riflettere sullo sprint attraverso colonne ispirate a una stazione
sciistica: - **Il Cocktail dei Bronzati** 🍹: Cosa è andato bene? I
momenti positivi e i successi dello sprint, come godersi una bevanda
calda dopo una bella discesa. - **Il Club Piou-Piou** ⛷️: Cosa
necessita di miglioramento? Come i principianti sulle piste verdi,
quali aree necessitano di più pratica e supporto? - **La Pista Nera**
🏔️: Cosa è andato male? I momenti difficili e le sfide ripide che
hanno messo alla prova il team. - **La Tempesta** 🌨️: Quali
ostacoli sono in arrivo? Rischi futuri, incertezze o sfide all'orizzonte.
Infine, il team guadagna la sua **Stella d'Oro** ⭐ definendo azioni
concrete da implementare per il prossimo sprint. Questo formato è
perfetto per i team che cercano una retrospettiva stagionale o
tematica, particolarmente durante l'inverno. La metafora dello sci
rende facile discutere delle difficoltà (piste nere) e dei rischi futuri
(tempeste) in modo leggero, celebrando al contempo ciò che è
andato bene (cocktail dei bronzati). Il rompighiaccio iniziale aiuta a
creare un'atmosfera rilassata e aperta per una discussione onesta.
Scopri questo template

__________

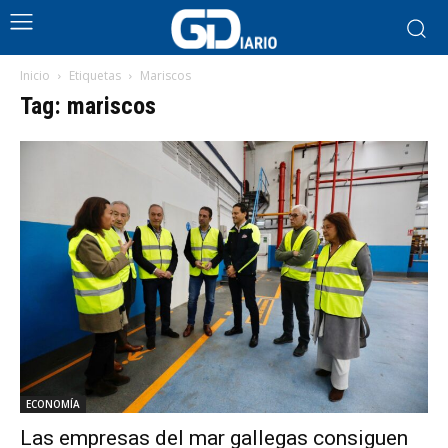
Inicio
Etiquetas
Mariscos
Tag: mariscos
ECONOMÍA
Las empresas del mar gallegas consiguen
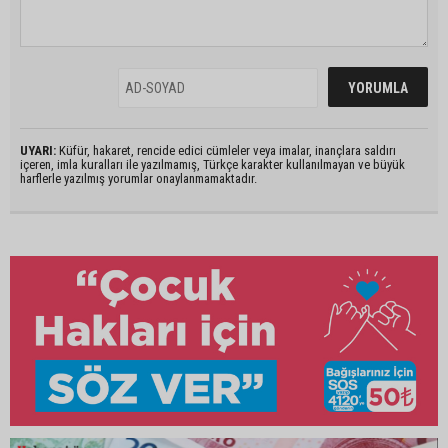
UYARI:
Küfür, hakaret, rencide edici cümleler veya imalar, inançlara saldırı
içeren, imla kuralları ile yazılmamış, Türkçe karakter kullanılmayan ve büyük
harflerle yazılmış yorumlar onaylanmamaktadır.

__________

## YOUR ASSIGNMENT
From the listing above, return every line that carries the string "momenti".

## THE COMPLETED TASK
momenti positivi e i successi dello sprint, come godersi una bevanda
🏔️: Cosa è andato male? I momenti difficili e le sfide ripide che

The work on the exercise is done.